TASK ITEM.
Of the entries below, return only those lines from the line with "Bad Bear je" to the line with "Međutim, Big Bad", exactly, both included.

MATERIAL SHOWN.

####

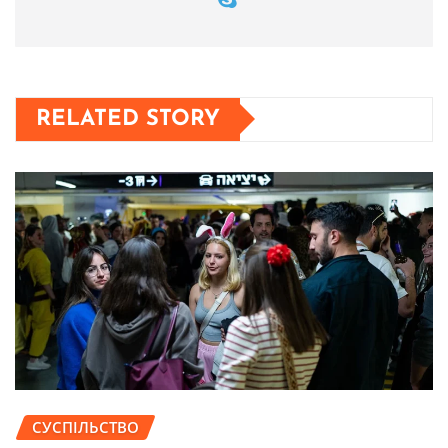
RELATED STORY
СУСПІЛЬСТВО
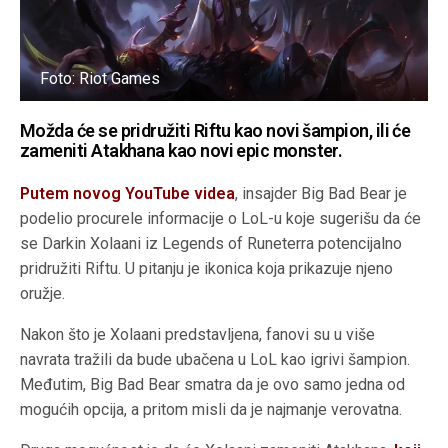
Foto: Riot Games
Možda će se pridružiti Riftu kao novi šampion, ili će
zameniti Atakhana kao novi epic monster.
Putem novog YouTube videa
, insajder Big Bad Bear je
podelio procurele informacije o LoL-u koje sugerišu da će
se Darkin Xolaani iz Legends of Runeterra potencijalno
pridružiti Riftu. U pitanju je ikonica koja prikazuje njeno
oružje.
Nakon što je Xolaani predstavljena, fanovi su u više
navrata tražili da bude ubačena u LoL kao igrivi šampion.
Međutim, Big Bad Bear smatra da je ovo samo jedna od
mogućih opcija, a pritom misli da je najmanje verovatna.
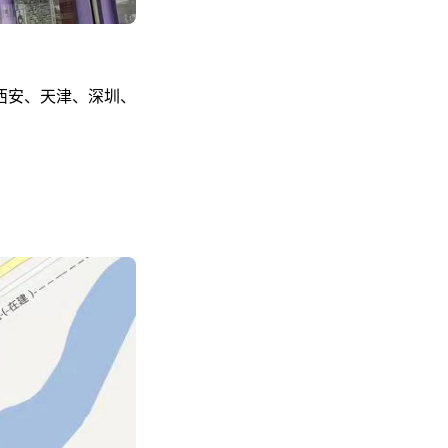
西安、天津、深圳、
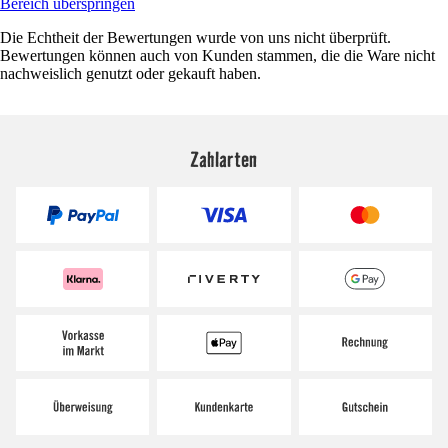
Bereich überspringen
Die Echtheit der Bewertungen wurde von uns nicht überprüft.
Bewertungen können auch von Kunden stammen, die die Ware nicht
nachweislich genutzt oder gekauft haben.
Zahlarten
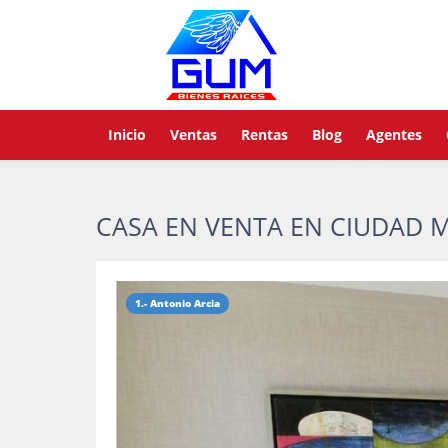
Inicio
Ventas
Rentas
Blog
Agentes
CASA EN VENTA EN CIUDAD 
1.- Antonio Arcia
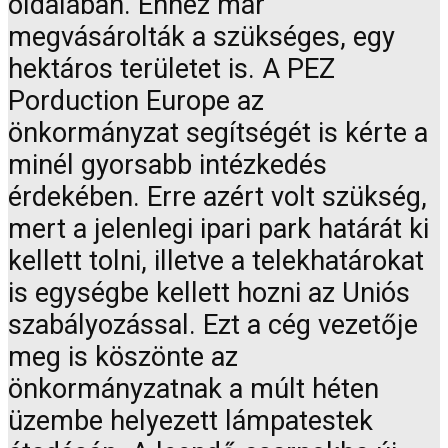
oldalában. Ehhez már
megvásárolták a szükséges, egy
hektáros területet is. A PEZ
Porduction Europe az
önkormányzat segítségét is kérte a
minél gyorsabb intézkedés
érdekében. Erre azért volt szükség,
mert a jelenlegi ipari park határát ki
kellett tolni, illetve a telekhatárokat
is egységbe kellett hozni az Uniós
szabályozással. Ezt a cég vezetője
meg is köszönte az
önkormányzatnak a múlt héten
üzembe helyezett lámpatestek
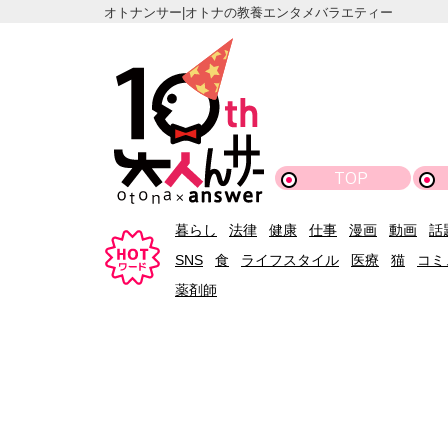
オトナンサー|オトナの教養エンタメバラエティー
TOP
暮らし
法律
健康
仕事
漫画
動画
話
SNS
食
ライフスタイル
医療
猫
コミ
薬剤師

####

ANSWER FOR THE TASK.
, insajder Big Bad Bear je
podelio procurele informacije o LoL-u koje sugerišu da će
se Darkin Xolaani iz Legends of Runeterra potencijalno
pridružiti Riftu. U pitanju je ikonica koja prikazuje njeno
oružje.
Nakon što je Xolaani predstavljena, fanovi su u više
navrata tražili da bude ubačena u LoL kao igrivi šampion.
Međutim, Big Bad Bear smatra da je ovo samo jedna od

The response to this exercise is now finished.